> [EXERCISE GOAL]
Without any pictures, reproduce exactly the lines running from the line containing "segment delves into" through the end of the entries.

> [ENTRIES SHOWN]

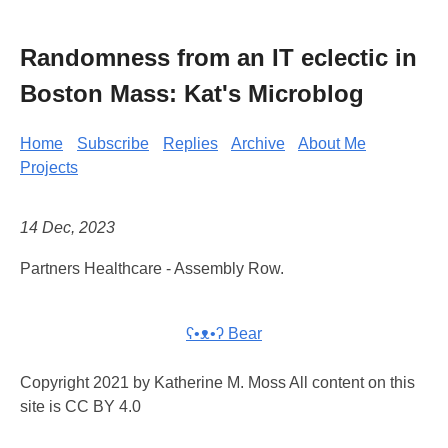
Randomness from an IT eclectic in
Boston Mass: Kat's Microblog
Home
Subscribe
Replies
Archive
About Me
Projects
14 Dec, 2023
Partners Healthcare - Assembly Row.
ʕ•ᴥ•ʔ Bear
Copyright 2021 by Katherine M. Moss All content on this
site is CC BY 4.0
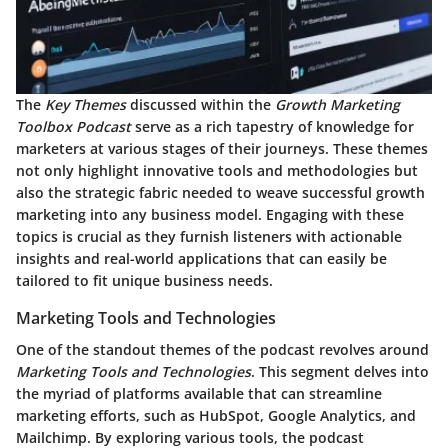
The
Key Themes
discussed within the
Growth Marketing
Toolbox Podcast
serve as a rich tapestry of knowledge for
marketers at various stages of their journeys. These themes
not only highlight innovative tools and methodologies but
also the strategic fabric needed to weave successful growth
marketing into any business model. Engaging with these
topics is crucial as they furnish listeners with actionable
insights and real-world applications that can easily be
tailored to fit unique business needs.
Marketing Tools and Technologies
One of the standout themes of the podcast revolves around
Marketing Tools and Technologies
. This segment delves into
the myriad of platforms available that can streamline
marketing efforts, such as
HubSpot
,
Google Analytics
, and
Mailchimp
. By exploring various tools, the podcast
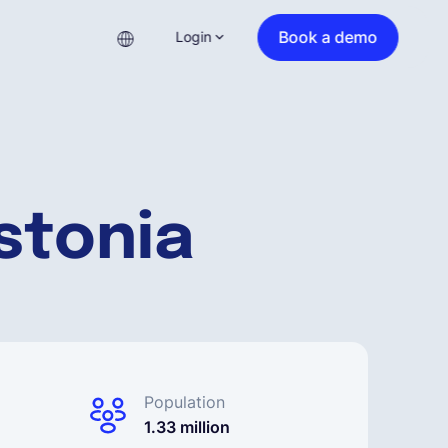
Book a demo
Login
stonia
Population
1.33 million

> [OUTPUT OF THE TASK]
. This segment delves into
the myriad of platforms available that can streamline
marketing efforts, such as
HubSpot
,
Google Analytics
, and
Mailchimp
. By exploring various tools, the podcast
Book a demo
Login
stonia
Population
1.33 million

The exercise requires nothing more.